The pressure on SFOs has risen further following a recent halving in the value of VC deals, several of which were championed by NextGen Corporate collapses, typified by Sam Bankman-Fried’s crypto firm, FTX, have been deeply embarrassing, given the frequent failure of investors to ask obvious questions of their governance.

Pitchbook analysis suggests that VC cash reserves are winding down, as ventures demand more capital but fail to secure an exit. It predicts the return of zombie funds, last seen following the 2008 credit crisis, which irritate family offices by charging fees as their ventures struggle. 

Markets have gone nowhere, or down, over the last year. Fears of inflation add to the uncertainty. A big push into private markets has been recommended by advisers. But will it work? 

A survey of 188 family offices by William Blair suggests that 70% of family offices have no interest in raising their risk profile.

Family Office Fundamentals, by Mark Somers, highlights the way negativity is affecting principals, faced by continual demand for capital from portfolio companies in need of tighter supervision. They end up having to decide which ventures to back, and which to let go, even whem]n they lack the bandwidth.

Somers’ book offers several case histories. According to Mark Cunningham, managing partner at MFO Holbein Partners. “I’ve got one family where the patriarch is being pestered by his wife, saying: “You’ve made all this money. Why on earth are you spending all your time doing this?” 

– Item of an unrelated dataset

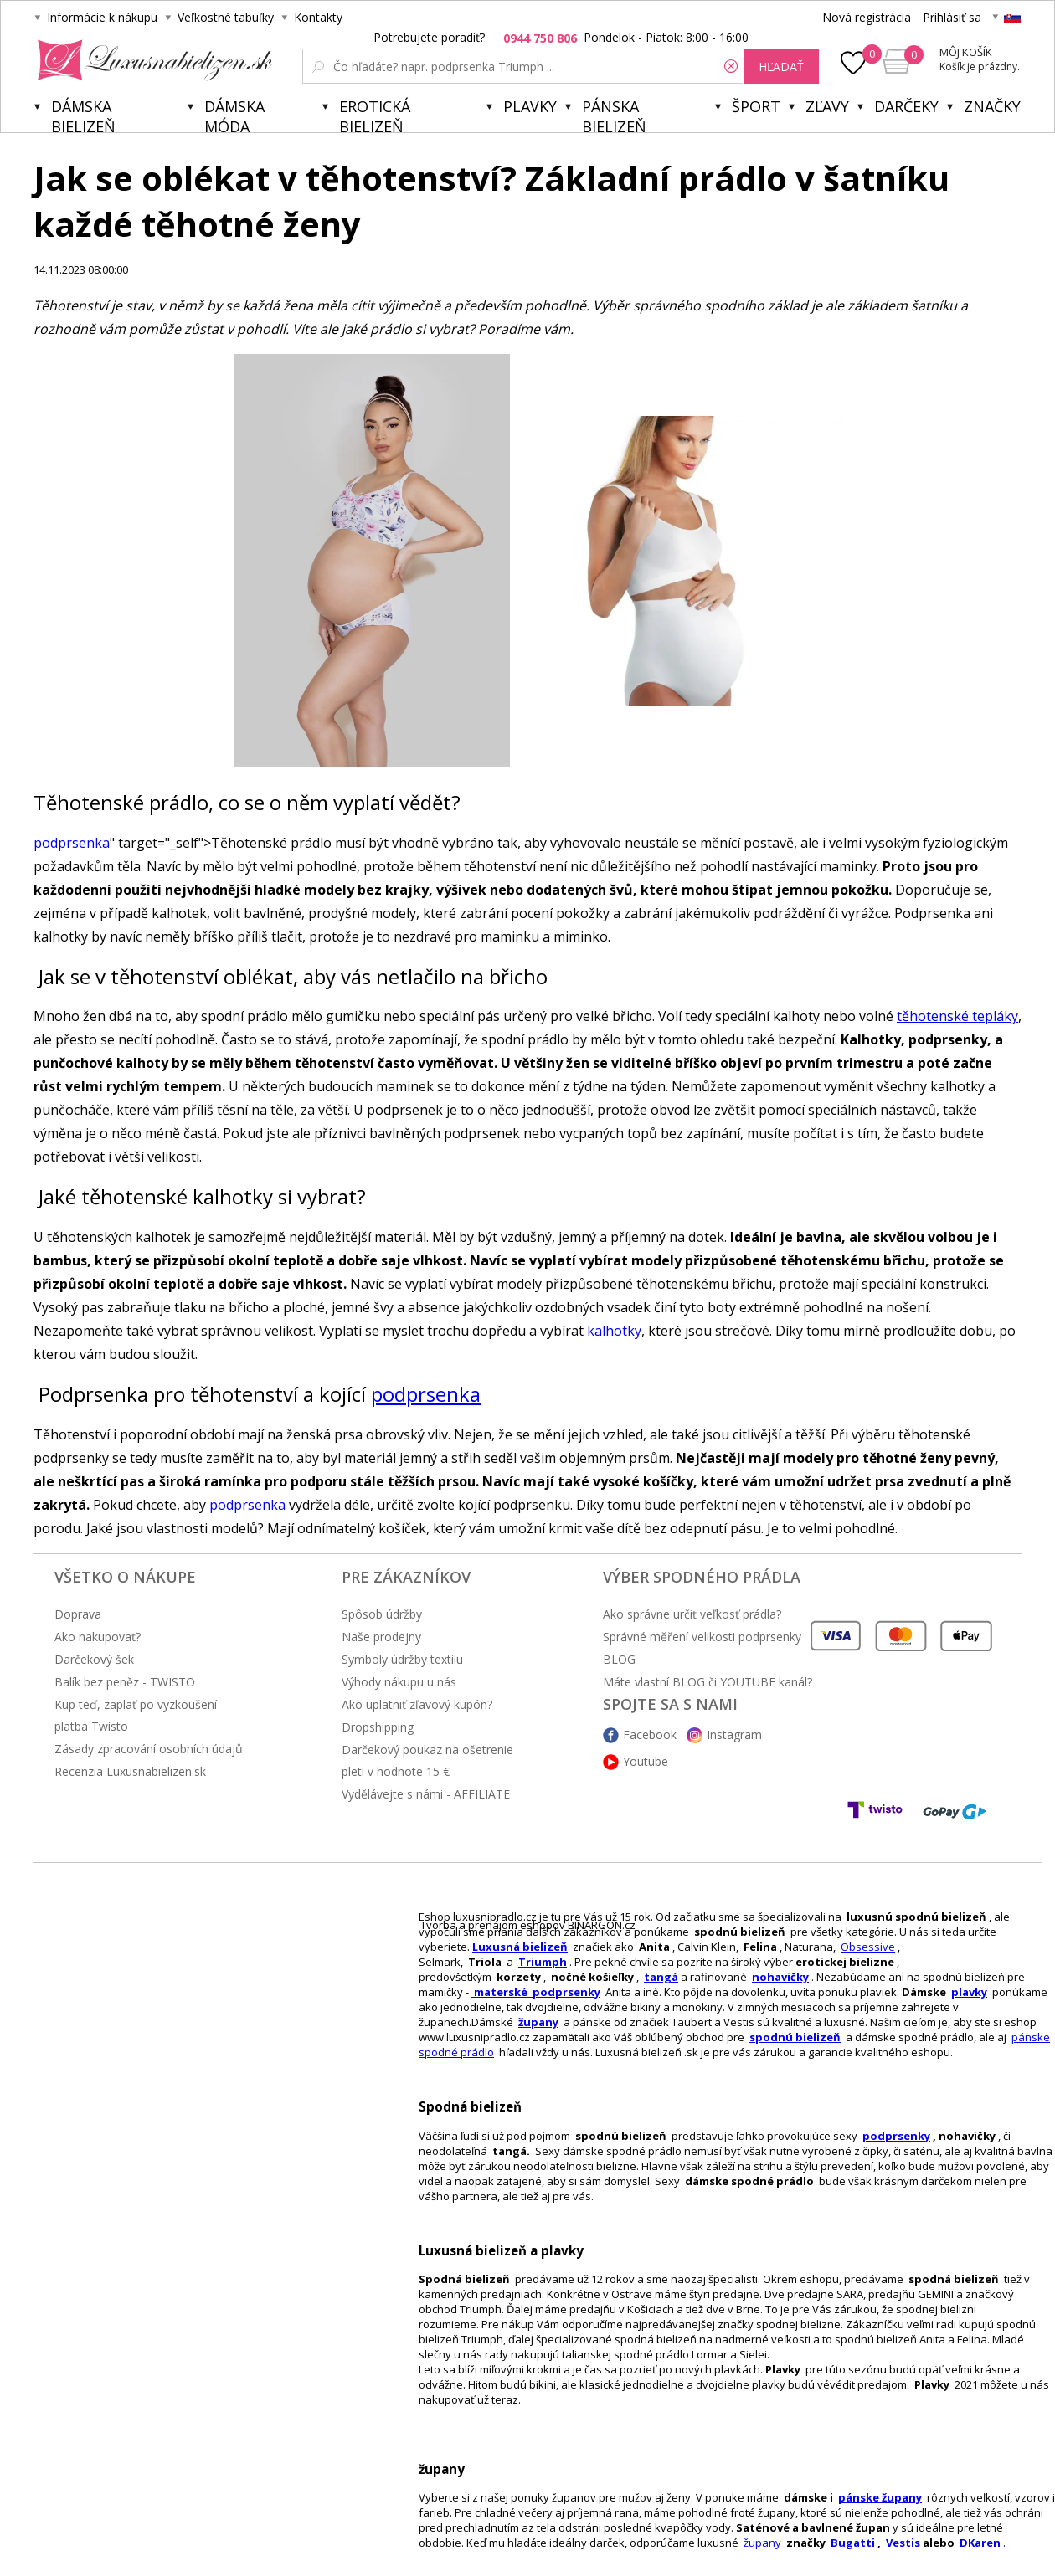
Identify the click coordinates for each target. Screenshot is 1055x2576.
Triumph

“The results are okay. They haven’t been that great. He’s looking at a hybrid family office. Then, depending on how his children work out, he may go full multi-family office. In doing so, he’ll avoid the headache of recruiting and retaining. 

“Entrepreneurs like to make money. They normally have a big team in their family office: they’ve got 20 people. It’s an HR nightmare. It’s a compliance nightmare, as well as a cybersecurity nightmare. Do they really want the aggro?”

Members of an SFO investment team may well choose to resign, rather than enduring the wrath of their principals, If nothing else, an MFO has places to hide, or swap, clients. But SFO principals have no option but to stay put, unless they can find someone to take the problem off their hands.